Moderating Role of Geospatial Proximity on Public Crisis Involvement: A Case Study of “Woman Attacked in Yitel” on Sina Weibo

Authors: Lijuan Su*, University of Florida, Svetlana Stepchenkova, Department of Tourism, Recreation, and Sport Management, University of Florida
Topics: Tourism Geography, Recreational and Sport Geography, Spatial Analysis & Modeling
Keywords: Crisis, Geographically Weighted Regression model (GWR), Proximity, Sina Weibo, Yitel
Session Type: Paper
Day: 4/10/2018
Start / End Time: 10:00 AM / 11:40 AM
Room: Mid-City, Sheraton, 8th Floor
Presentation File: No File Uploaded

The hospitality and tourism industries are highly susceptible to reputational crises in an age of social media.

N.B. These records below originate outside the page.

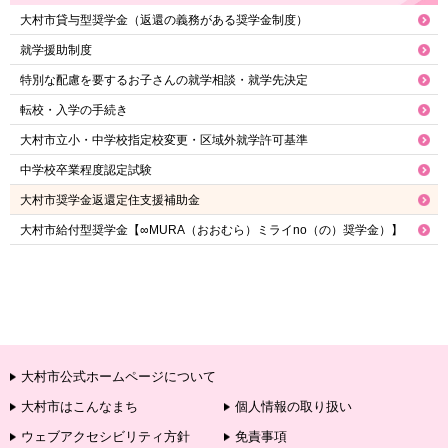
大村市貸与型奨学金（返還の義務がある奨学金制度）
就学援助制度
特別な配慮を要するお子さんの就学相談・就学先決定
転校・入学の手続き
大村市立小・中学校指定校変更・区域外就学許可基準
中学校卒業程度認定試験
大村市奨学金返還定住支援補助金
大村市給付型奨学金【∞MURA（おおむら）ミライno（の）奨学金）】
大村市公式ホームページについて
大村市はこんなまち
個人情報の取り扱い
ウェブアクセシビリティ方針
免責事項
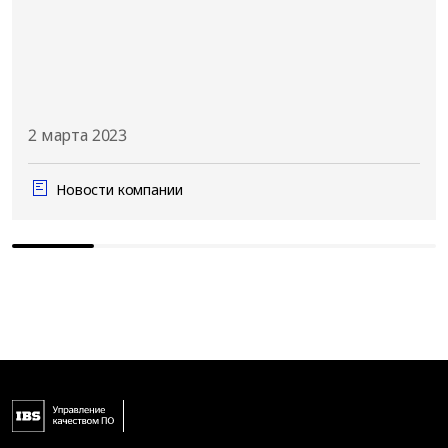
2 марта 2023
Новости компании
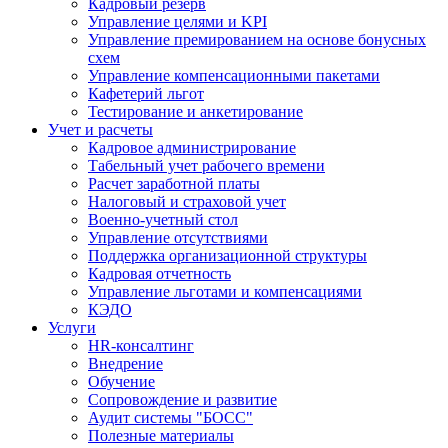
Кадровый резерв
Управление целями и KPI
Управление премированием на основе бонусных
схем
Управление компенсационными пакетами
Кафетерий льгот
Тестирование и анкетирование
Учет и расчеты
Кадровое администрирование
Табельный учет рабочего времени
Расчет заработной платы
Налоговый и страховой учет
Военно-учетный стол
Управление отсутствиями
Поддержка организационной структуры
Кадровая отчетность
Управление льготами и компенсациями
КЭДО
Услуги
HR-консалтинг
Внедрение
Обучение
Сопровождение и развитие
Аудит системы "БОСС"
Полезные материалы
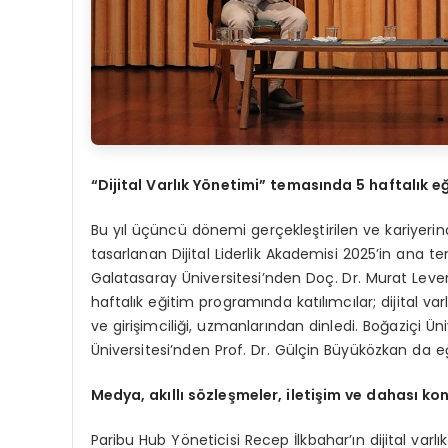
“Dijital Varlık Y
ö
netimi” temasında 5 haftalık e
Bu yıl üçüncü dönemi gerçekleştirilen ve kariyerind
tasarlanan Dijital Liderlik Akademisi 2025’in ana tem
Galatasaray Üniversitesi’nden Doç. Dr. Murat Levent
haftalık eğitim programında katılımcılar; dijital varl
ve girişimciliği, uzmanlarından dinledi. Boğaziçi Ü
Üniversitesi’nden Prof. Dr. Gülçin Büyüközkan da e
Medya, akıllı s
ö
zleşmeler, iletişim ve dahası ko
Paribu Hub Yöneticisi Recep İlkbahar’ın dijital varl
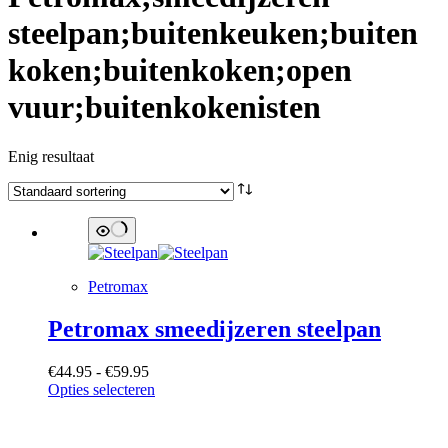
steelpan;buitenkeuken;buiten
koken;buitenkoken;open
vuur;buitenkokenisten
Enig resultaat
Petromax
Petromax smeedijzeren steelpan
Prijsklasse:
€
44.95
-
€
59.95
€44.95
Dit
Opties selecteren
tot
product
€59.95
heeft
Categorieën
meerdere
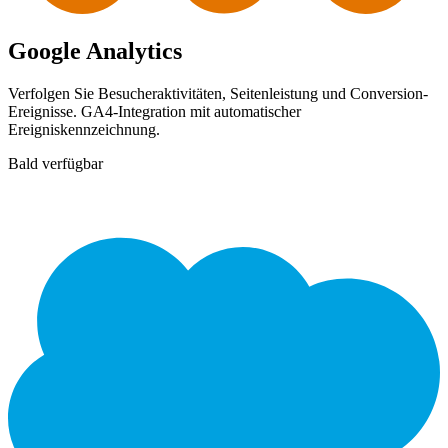
Google Analytics
Verfolgen Sie Besucheraktivitäten, Seitenleistung und Conversion-
Ereignisse. GA4-Integration mit automatischer
Ereigniskennzeichnung.
Bald verfügbar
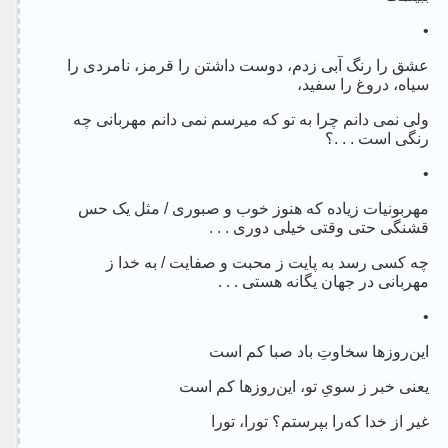
•
عشق را رنگ آبی زدم، دوست داشتن را قرمز، نامردی را
سیاه، دروغ را سفید،
ولی نمی دانم چرا به تو که میرسم نمی دانم مهربانی چه
رنگی است . . .؟
•
مهربونیات زیاده که هنوز خوب و صبوری / مثل یک حس
قشنگی حتی وقتی خیلی دوری . . .
چه کسی رسد به پایت ز محبت و صفایت / به خدا ز
مهربانی در جهان یگانه هستی . . .
•
این‌روزها سخاوتِ باد صبا کم است
یعنی خبر ز سویِ تو، این‌روزها کم است
غیر از خدا که‌را بپرستم؟ تورا، تورا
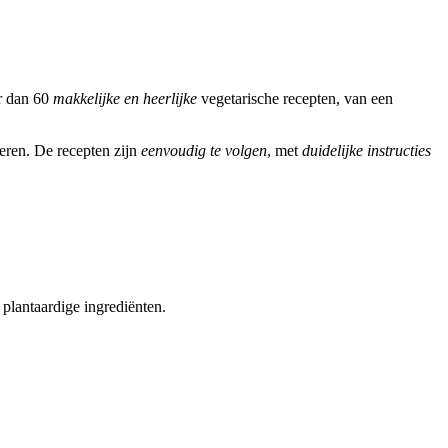
r dan 60
makkelijke en heerlijke
vegetarische recepten, van een
eren. De recepten zijn
eenvoudig te volgen
, met
duidelijke instructies
 plantaardige ingrediënten.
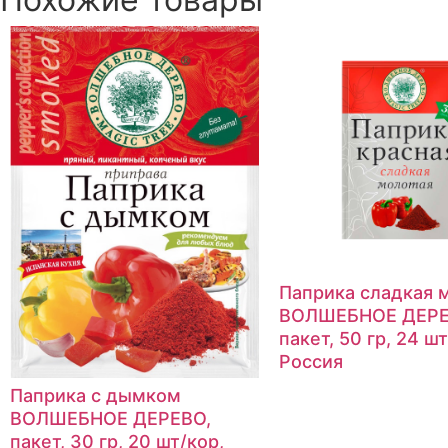
Паприка сладкая 
ВОЛШЕБНОЕ ДЕРЕ
пакет, 50 гр, 24 шт
Россия
Паприка с дымком
ВОЛШЕБНОЕ ДЕРЕВО,
пакет, 30 гр, 20 шт/кор,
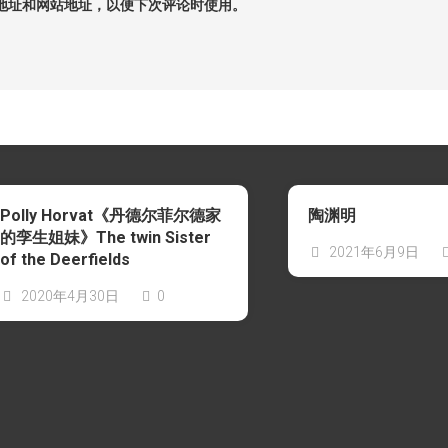
地址和网站地址，以便下次评论时使用。
Polly Horvat《丹德尔菲尔德家
陶渊明
的孪生姐妹》The twin Sister
2021年6月9日
of the Deerfields
2020年4月30日
0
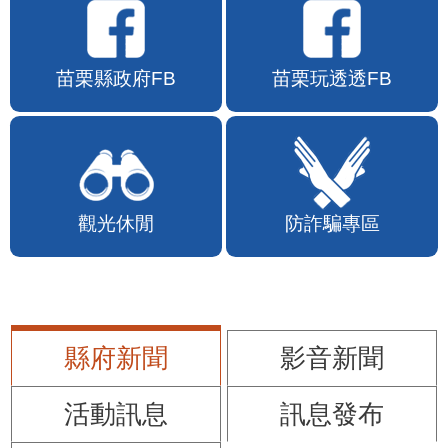
苗栗縣政府FB
苗栗玩透透FB
觀光休閒
防詐騙專區
縣府新聞
影音新聞
活動訊息
訊息發布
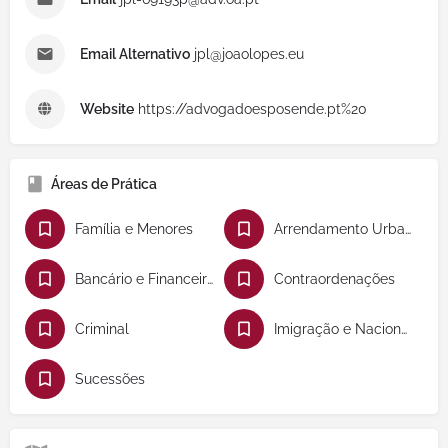
Email Alternativo
jpl@joaolopes.eu
Website
https://advogadoesposende.pt%20
Áreas de Prática
Família e Menores
Arrendamento Urbano
Bancário e Financeiro
Contraordenações
Criminal
Imigração e Nacionalidade
Sucessões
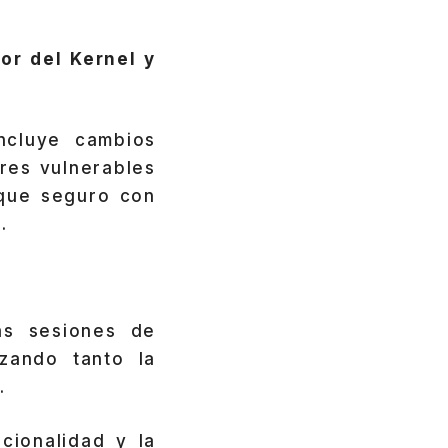
or del Kernel y
ncluye cambios
res vulnerables
nque seguro con
.
as sesiones de
zando tanto la
.
ionalidad y la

Traditionally, crisis management research was mainly conducted from organizational perspective to predict affected financial performances and develop effective crisis recovery strategies, which naturally neglected the role of consumer involvement. However, social media amplified voices of consumers and general public in crisis management process. Researches showed that geographic proximity contributed to a high volume of public’s searching-information and sharing-information behaviors. This study aims to examine the spatial variations between public’s involvement and socio-economic variables on the city scale.

The study sampled 10,245 messages (circa 1 percent of total discussions) with the hashtag “woman attacked in Yitel hotel” from Sina Weibo. The findings indicated geographic proximity affected spatial distribution patterns of involvement. The study plans to examine involvement patterns by establishing a geographically weighted regression model, which is based on the 2016 China city statistics. Four scenarios in the local GWR model were generated by regressing GDP, percentage of educational level, percentage of gender, and competitions in budget hotel brands on percentage of public’s involvement in Yitel crisis using AICc to improve the global OLS model given spatial heterogeneity. The GWR model will contribute to understanding spatial variations of the causal relationship between public’s involvement and socio-economic factors, which serves as a tool for creating effective crisis management and recovery strategies.